Ablauf des Hayek-Gesprächskreis Passau
Der Gesprächskreis findet während der Vorlesungszeit alle 6 bis 8 Wochen nachmittags in Kleingruppen mit 15 bis 30 Teilnehmern an der Universität Passau statt. Die Teilnehmer sind typischerweise Studenten, Dozenten und Professoren der Universität Passau sowie interessierte Bürger aus der Region. Eine Veranstaltung dauert in der Regel circa 90 Minuten. In der ersten Hälfte der Zeit hält der geladene Referent einen Vortrag zum gewählten Thema, darauf folgt ein Dialog zwischen den Teilnehmern. Es können sowohl Fragen gestellt als auch eigene Redebeiträge eingebracht werden. Die Veranstaltungen werden durch ein gemeinsames Abendessen mit inoffizieller Gesprächsrunde abgerundet. Die Teilnahme an den Hayek-Gesprächskreisen in Passau erfolgt nach verbindlicher Anmeldung entweder auf persönliche Einladung oder auf initiative Anfrage. Bei höherer Nachfrage kann das Veranstaltungskonzept durch das Hinzuziehen weiterer Referenten oder die Abhaltung einer Podiumsdiskussion flexibel auf die größere Teilnehmerzahl angepasst werden. Daneben werden auch entsprechend gekennzeichnete und durch Plakataushang angekündigte Großveranstaltungen für 400 bis maximal 600 Hörer angeboten.

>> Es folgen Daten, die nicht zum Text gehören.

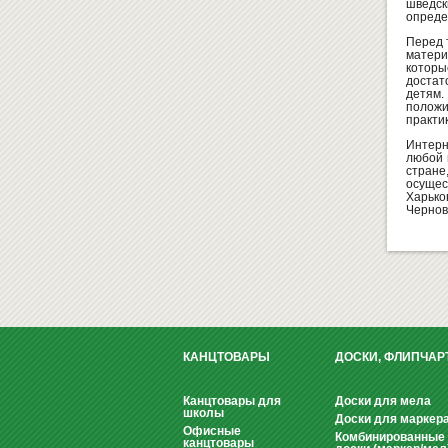
шведск
опреде
Перед 
матери
которы
достат
детям
полож
практи
Интерне
любой 
стран
осущес
Харько
Чернов
КАНЦТОВАРЫ
ДОСКИ, ФЛИПЧАР
Канцтовары для
Доски для мела
школы
Доски для маркер
Офисные
Комбинированные
канцтовары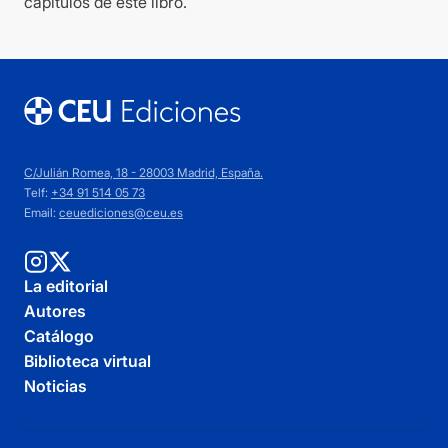
capítulos de este libro.
C/Julián Romea, 18 - 28003 Madrid, España.
Telf:
+34 91 514 05 73
Email:
ceuediciones@ceu.es
La editorial
Autores
Catálogo
Biblioteca virtual
Noticias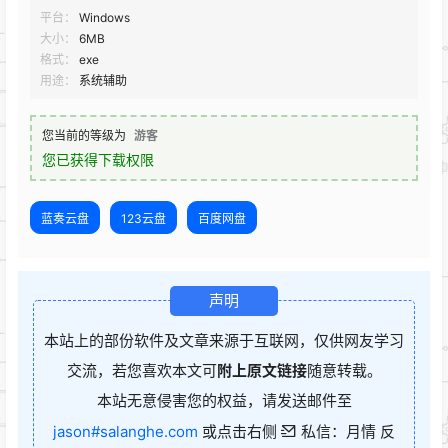
平台：
Windows
大小：
6MB
格式：
exe
用途：
系统辅助
您当前的等级为
游客
您已获得下载权限
蓝奏云盘
123云盘
百度网盘
声明
本站上的部份软件及文章来源于互联网，仅供网友学习
交流，若您喜欢本文可
附上原文链接
随意转载。
本站无意侵害您的权益，请发送邮件至
jason#salanghe.com
或点击右侧
私信：月情 反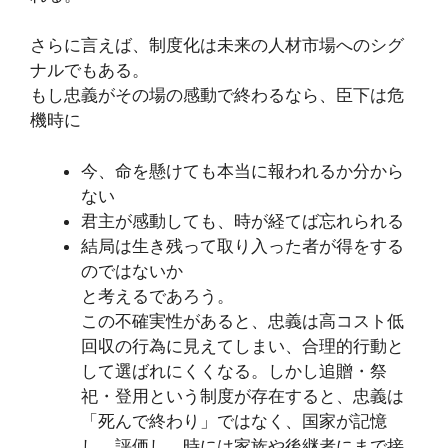
さらに言えば、制度化は未来の人材市場へのシグ
ナルでもある。
もし忠義がその場の感動で終わるなら、臣下は危
機時に
今、命を懸けても本当に報われるか分から
ない
君主が感動しても、時が経てば忘れられる
結局は生き残って取り入った者が得をする
のではないか
と考えるであろう。
この不確実性があると、忠義は高コスト低
回収の行為に見えてしまい、合理的行動と
して選ばれにくくなる。しかし追贈・祭
祀・登用という制度が存在すると、忠義は
「死んで終わり」ではなく、国家が記憶
し、評価し、時には家族や後継者にまで接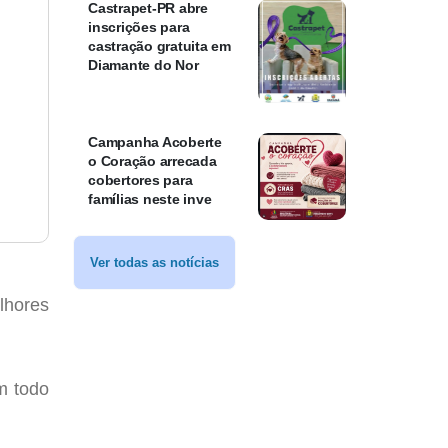
Castrapet-PR abre
inscrições para
castração gratuita em
Diamante do Nor
Campanha Acoberte
o Coração arrecada
cobertores para
famílias neste inve
Ver todas as notícias
lhores
.
m todo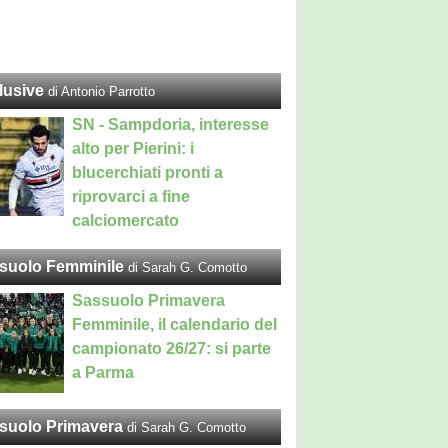
lusive
di Antonio Parrotto
SN - Sampdoria, interesse
alto per Pierini: i
blucerchiati pronti a
riprovarci a fine
calciomercato
suolo Femminile
di Sarah G. Comotto
Sassuolo Primavera
Femminile, il calendario del
campionato 26/27: si parte
a Parma
suolo Primavera
di Sarah G. Comotto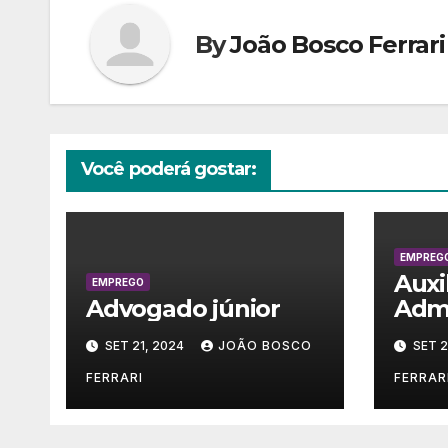
By
João Bosco Ferrari
Você poderá gostar:
EMPREG
Auxi
EMPREGO
Advogado júnior
Admi
SET 21, 2024
JOÃO BOSCO
SET 2
FERRARI
FERRAR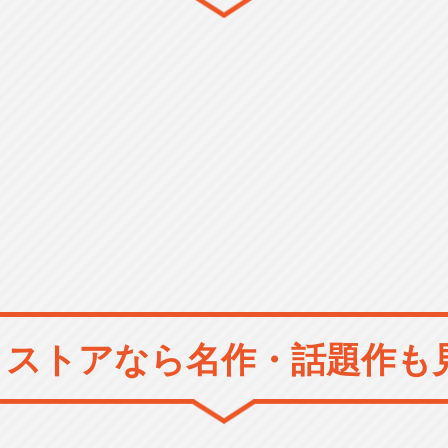
メストアなら
名作・話題作も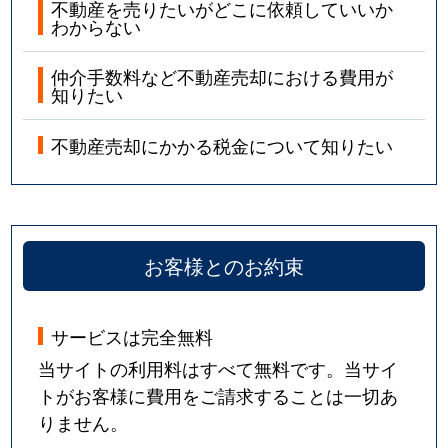
不動産を売りたいがどこに依頼していいか
わからない
仲介手数料など不動産売却における費用が
知りたい
不動産売却にかかる税金について知りたい
お客様とのお約束
サービスは完全無料
当サイトの利用料はすべて無料です。当サイ
トがお客様に費用をご請求することは一切あ
りません。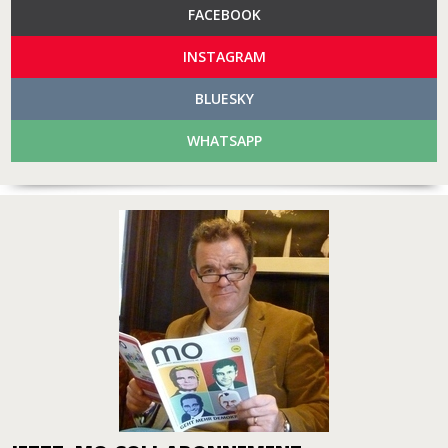
FACEBOOK
INSTAGRAM
BLUESKY
WHATSAPP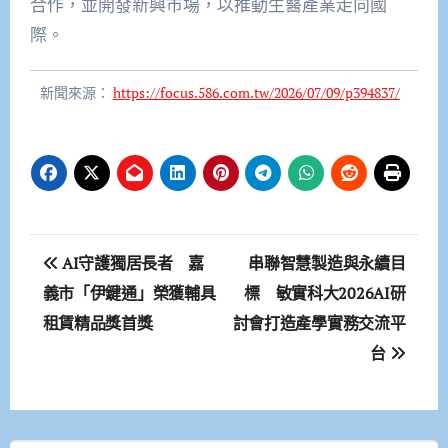
合作，並開發新興市場，以推動生醫產業走向國
際。
新聞來源：
https://focus.586.com.tw/2026/07/09/p394837/
文
AI守護獨居長者 嘉
串聯智慧製造與永續目
章
義市「伊鍵通」榮獲輔具
標 敏實科大2026AI研
租賃精品獎首獎
討會打造產學實務交流平
導
台
覽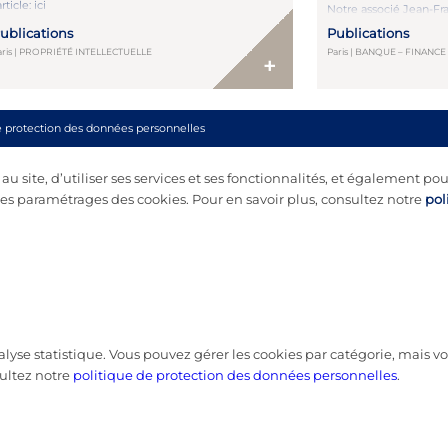
article: ici
Notre associé Jean-Fra
analyse approfondie da
ublications
Publications
International Banking a
examinant comment la 
aris | PROPRIÉTÉ INTELLECTUELLE
Paris | BANQUE – FINANC
+
la directive CRD VI red
prêts transfrontaliers
de pays tiers. Adoptée
du 8 avril […]
e protection des données personnelles
 site, d’utiliser ses services et ses fonctionnalités, et également pou
s paramétrages des cookies. Pour en savoir plus, consultez notre
pol
nalyse statistique. Vous pouvez gérer les cookies par catégorie, mais
ultez notre
politique de protection des données personnelles
.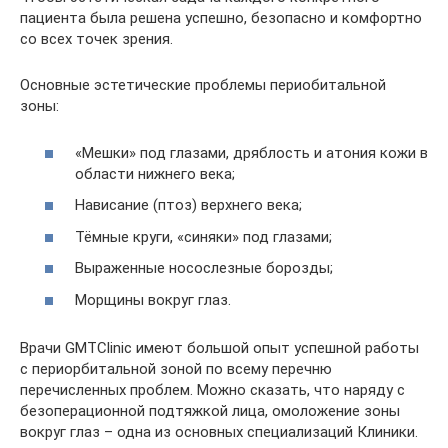
пациента была решена успешно, безопасно и комфортно
со всех точек зрения.
Основные эстетические проблемы периобитальной
зоны:
«Мешки» под глазами, дряблость и атония кожи в
области нижнего века;
Нависание (птоз) верхнего века;
Тёмные круги, «синяки» под глазами;
Выраженные носослезные борозды;
Морщины вокруг глаз.
Врачи GMTClinic имеют большой опыт успешной работы
с периорбитальной зоной по всему перечню
перечисленных проблем. Можно сказать, что наряду с
безоперационной подтяжкой лица, омоложение зоны
вокруг глаз – одна из основных специализаций Клиники.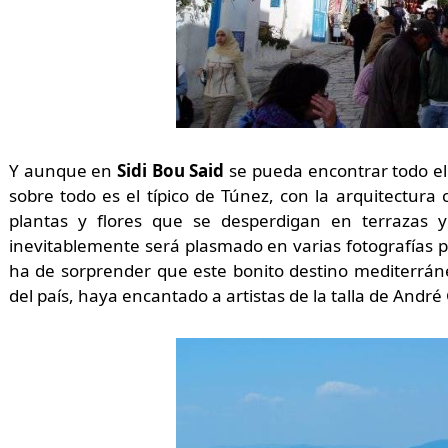
Y aunque en
Sidi Bou Said
se pueda encontrar todo el c
sobre todo es el típico de Túnez, con la arquitectura c
plantas y flores que se desperdigan en terrazas 
inevitablemente será plasmado en varias fotografías po
ha de sorprender que este bonito destino mediterráneo
del país, haya encantado a artistas de la talla de André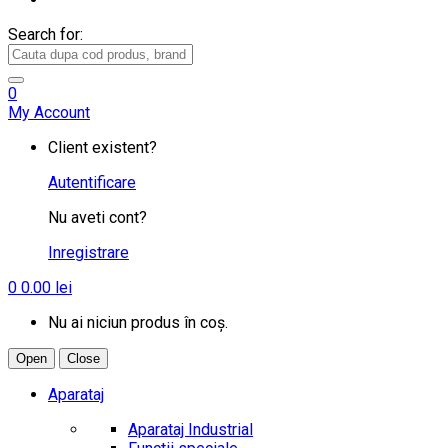
Search for:
0
My Account
Client existent?
Autentificare
Nu aveti cont?
Inregistrare
0
0.00
lei
Nu ai niciun produs în coș.
Open
Close
Aparataj
Aparataj Industrial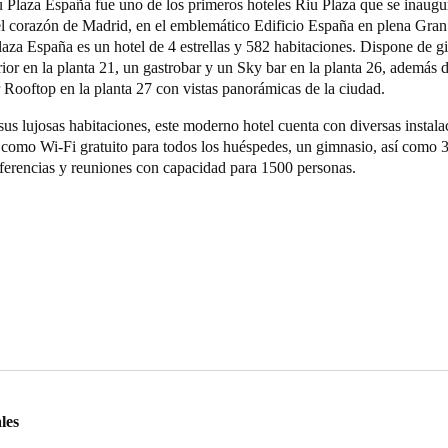
u Plaza España fue uno de los primeros hoteles Riu Plaza que se inaugu
el corazón de Madrid, en el emblemático Edificio España en plena Gran 
aza España es un hotel de 4 estrellas y 582 habitaciones. Dispone de g
rior en la planta 21, un gastrobar y un Sky bar en la planta 26, además d
 Rooftop en la planta 27 con vistas panorámicas de la ciudad.
s lujosas habitaciones, este moderno hotel cuenta con diversas instala
 como Wi-Fi gratuito para todos los huéspedes, un gimnasio, así como
nferencias y reuniones con capacidad para 1500 personas.
les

Die regionalen Clubs der Hayek-Gesellschaft
Die Hayek-Gesellschaft verfügt über 17 fest etablierte regionale Gesprächskreise in Deutschland, die sich an den regionalen Bedürfnissen und Möglichkeiten orientieren. Darüber hinaus befinden sich 10 Gesprächskreise in der Aufbauphase. Verantwortlich für Ablauf, Umfang, Organisation und Themenauswahl ist der jeweilige Club-Leiter. Die Zielsetzung der Clubs ergibt sich aus dem Bildungs- und Forschungsauftrag der Friedrich August von Hayek-Gesellschaft. Natürliche Mitglieder eines solchen Clubs sind die vor Ort ansässigen Mitglieder der Hayek-Gesellschaft sowie Freunde und Interessenten im Sympathisantenfeld.